SEL's first computers, such as the 810A, the 8500, and the 8600, used wire-wrap technology to create the numerous system boards and backplane (called a swingplane). Components were low-scale transistor-transistor logic (TTL) integrated circuits comprising a few transistors per chip, and core memory was used. In 1976, the SELbus was introduced with the Model 32/55 computer. The CPU of the 32/55 was composed of three wire-wrapped boards bolted together. The bus speed was 26.6 megabytes per second, which was a record at the time of its introduction. The use of a bus instead of a wire-wrapped backplane simplified manufacturing, lowered costs, and made system enhancements easier. Multilayer printed circuit boards were introduced with the 32/57 about a year later, and single-board CPUs were introduced shortly thereafter. The SEL 32 series became extremely popular in many technical markets such as aircraft simulation and oil exploration.
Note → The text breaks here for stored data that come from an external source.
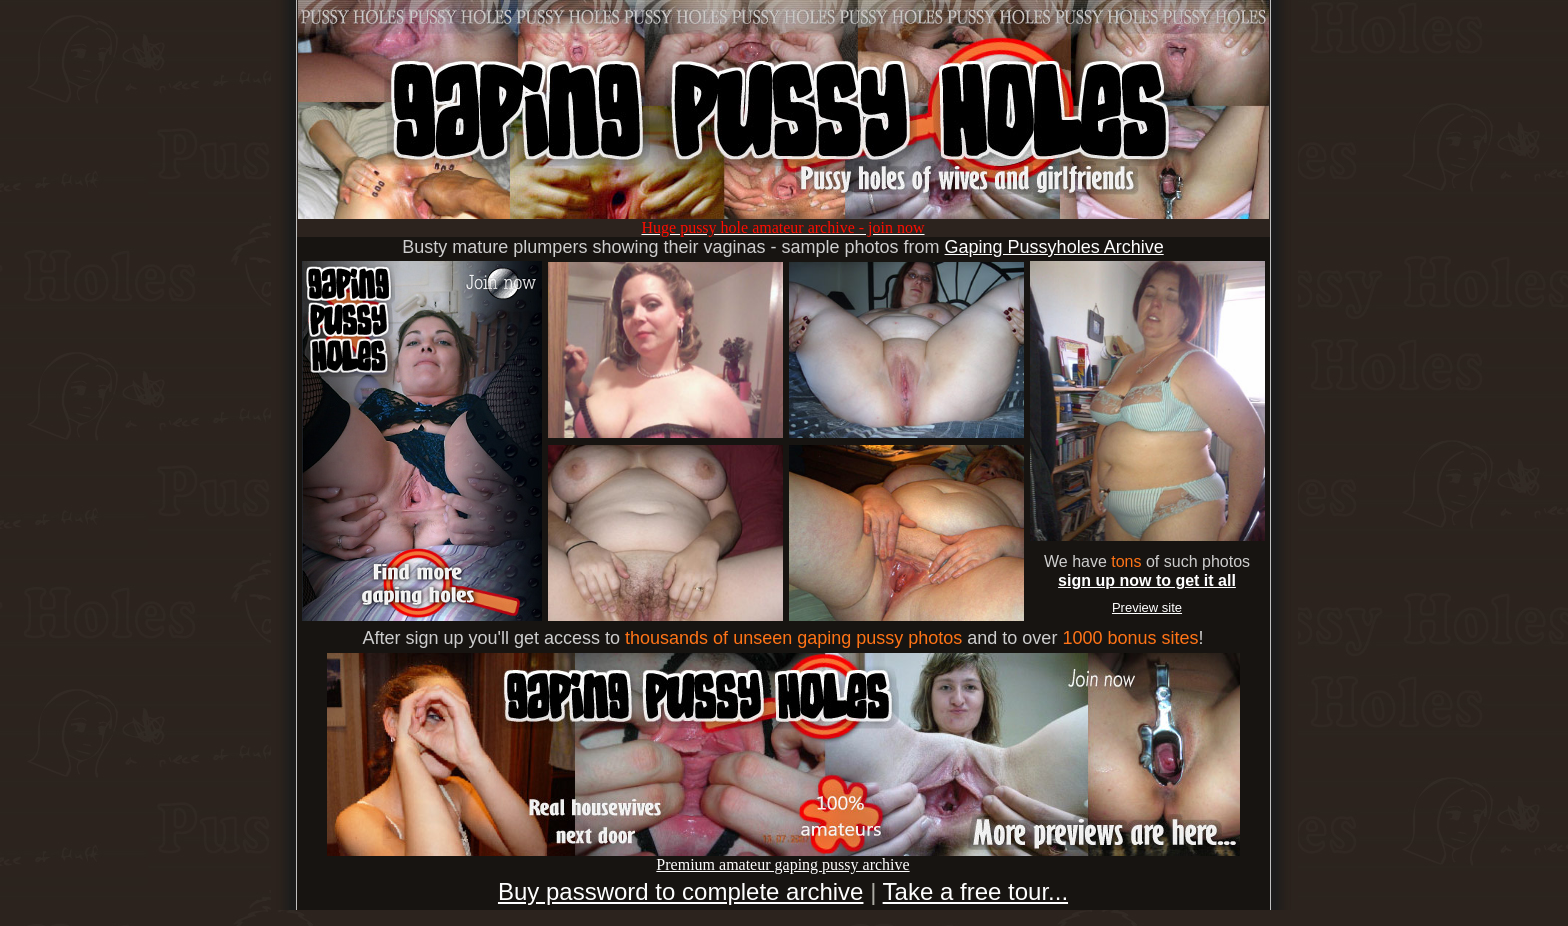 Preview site (1147, 607)
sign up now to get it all (1147, 580)
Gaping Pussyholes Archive (1054, 247)
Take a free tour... (975, 891)
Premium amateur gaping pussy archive (783, 857)
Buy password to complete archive (681, 891) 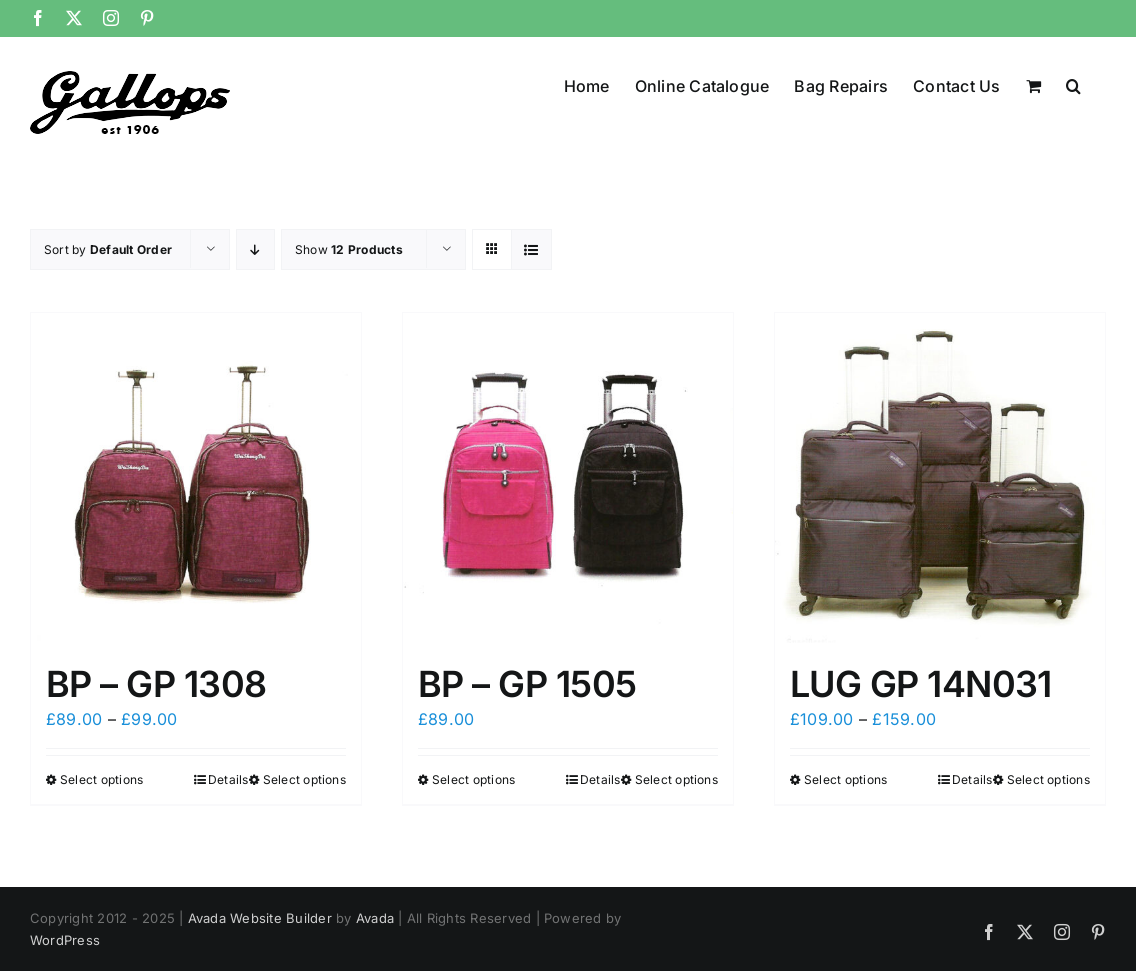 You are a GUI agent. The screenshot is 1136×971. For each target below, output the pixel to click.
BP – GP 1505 (527, 684)
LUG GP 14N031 (921, 684)
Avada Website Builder (260, 918)
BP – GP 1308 (156, 684)
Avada (375, 918)
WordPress (65, 940)
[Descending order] (255, 249)
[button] (1073, 84)
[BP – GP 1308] (196, 478)
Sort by (108, 249)
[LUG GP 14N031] (940, 478)
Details (228, 779)
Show (349, 249)
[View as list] (531, 249)
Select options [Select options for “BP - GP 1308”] (101, 779)
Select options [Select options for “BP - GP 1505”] (473, 779)
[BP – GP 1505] (568, 478)
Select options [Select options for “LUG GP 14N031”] (845, 779)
Later, in the early 1980s, SEL introduced a system based on emitter-coupled logic (ECL) technology called the Thunderbird. The CPU for this system was about a dozen boards because of the ECL chip footprint. As a result, CPUs could only be placed at each end of the SELbus, limiting computer systems to two CPUs.
SEL had a proprietary operating system called Real Time Monitor (RTM) which, although extremely fast, had limited user interface. It supported a console for command entry, but no additional users. When the SEL32 systems were introduced, SEL created another operating system called MPX which supported multiprocessing and multiple users. Later, in the early 80s, SEL adopted the Unix operating system.
SEL was purchased by Gould in 1982 and was operated essentially unchanged as the Gould Computer Systems Division. Later, in 1995, Encore computer corporation bought the computer division from Gould. The last operations of Encore were closed down in 2003.